Abdurrahman Dilipak

Abdurrahman Dilipak

Suriye’ye müdahale!

 

Daha önce yazdım, Mısır gerçeğini görmezden gelen batı neden Suriye için daha duyarlı!
Sebebi çok açık ve net. Çıkarları ve korkuları onu gerektiriyor..
Aslında Suriye’yi, Suriyelileri, Arapları, Müslümanları düşünen yok..

Müdahalenin gerekçesi çok açık, basit ve net. Suriye’deki para militer grubların, Esed rejiminin silah depolarındaki kısa menzilli müzeleri ve kimyasal silahları ele geçirmeleri halinde, bu silahların bölgedeki işbirlikçi rejimler ve özellikle de İsrail için tehdit oluşturması ihtimali..

Suriye rejimin silah depolarını vurduklarında, yarın vurulan depoların yerine yine büyük ölçüde batıdan silah ve mühimmad, donanım alınacağı için burada ticari bir karlılık sözkonusu.

Bu arada batılılar, bu operasyonun bedelini diyet olarak bu ülkeye ya da uluslararası örgütlere ödetecekler.. Bu vesile ile de operasyon sonucu kendi askerlerinin operasyon gücünü yükseltmiş, “kızım sana söylüyorum gelinim sen dinle” kabilinden dünyaya mesaj verilmiş, bunu yaparken de, bir diktatörü cezalandırmış olmanın gururunu yaşayacaklar!?
Başka bir şey daha yapacaklar. Sadece kullanım süresi dolmuş silahlarını imha etmeyecekler, yeni geliştirdikleri silahları test edecekler ve silah pazarına sunmak üzere uygulamalı bir şov gerçekleştirmiş olacaklar..
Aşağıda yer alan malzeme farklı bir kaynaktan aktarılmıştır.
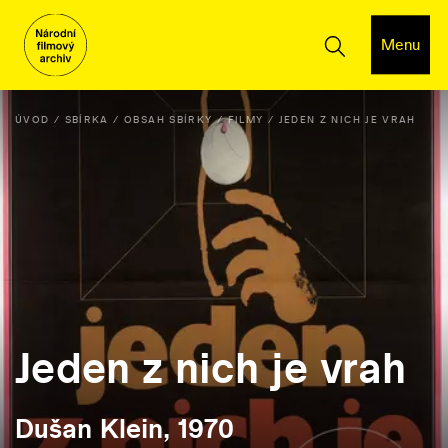
Menu
ÚVOD
SBÍRKA
OBSAH SBÍRKY
FILMY
JEDEN Z NICH JE VRAH
Jeden z nich je vrah
Dušan Klein, 1970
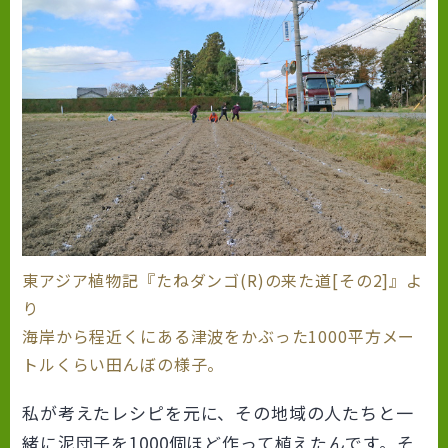
東アジア植物記『たねダンゴ(R)の来た道[その2]』よ
り
海岸から程近くにある津波をかぶった1000平方メー
トルくらい田んぼの様子。
私が考えたレシピを元に、その地域の人たちと一
緒に泥団子を1000個ほど作って植えたんです。そ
İsrail arada bir Suriye’ye füze saldırısında bulunuyor. Aslında bu saldırılar Suriye’ye değil, Suriye topraklarından Hizbullah tarafından Lübnan’a taşınmaya çalışılan silah ve mühimmatlara yönelik saldırı düzenleniyor.
Bir diğer konu ise, peki neden saldırıya geçmiyorlar?
Burada da asıl endişe şu: Esed rejiminin bütün silah depolarını imha edebiliriz.. Ama peki ya sonra ne olacak? Esed giderse yerine kim gelecek.. Yani ya gelen gideni aratırsa.. Şu anda Suriye’de en güçlü siyasi hareket İhvan hareketi.. İsrail’in güvenlik kaygıları açısından İhvan Hizbullah’tan daha yakın bir tehlike.. Özellikle Mısır ve Gazze de ihvan güçleri de hesaba katıldığında İsrail için Esed İhvan’dan çok daha makbul bir kişi!
Suriye’de bir düzen kurulamaz ise çok daha trajik bir durum ortaya çıkabilir! Nuseyrilere yönelik şiddet olaylarının önü alınamayabilir.. Ancak Esed’in iktidarda kaldığı her gün bu tehlike daha da büyümektedir ve bu süreçten geri dönüş yoktur.

Eğer bu güne kadar 120.000 kişi hayatını kaybetti ise, Esed olayları control altına aldığında da, Şebbiha ve Muhaberat milisleri ihvan mensupları ve Sünni muhalefet savaşçılarını ellerinden toplayarak infaz eder, on binlerce insan faili meçhullere kurban gider..

Yani kimse Esed sonrası Suriye’de ne olacağı konusunda bir şey söyleyemiyor.. Aslında halkın kendiliğinden bir sorun çıkartması sözkonusu değil. İhvan kontrolü sağlar, ama İran, Suudi Arabistan, Kürtler, Hizbullah, Nuseyri güçler, yabancı ülkelerin içerideki uzantıları düzen kurulmasını zorlaştırıyor..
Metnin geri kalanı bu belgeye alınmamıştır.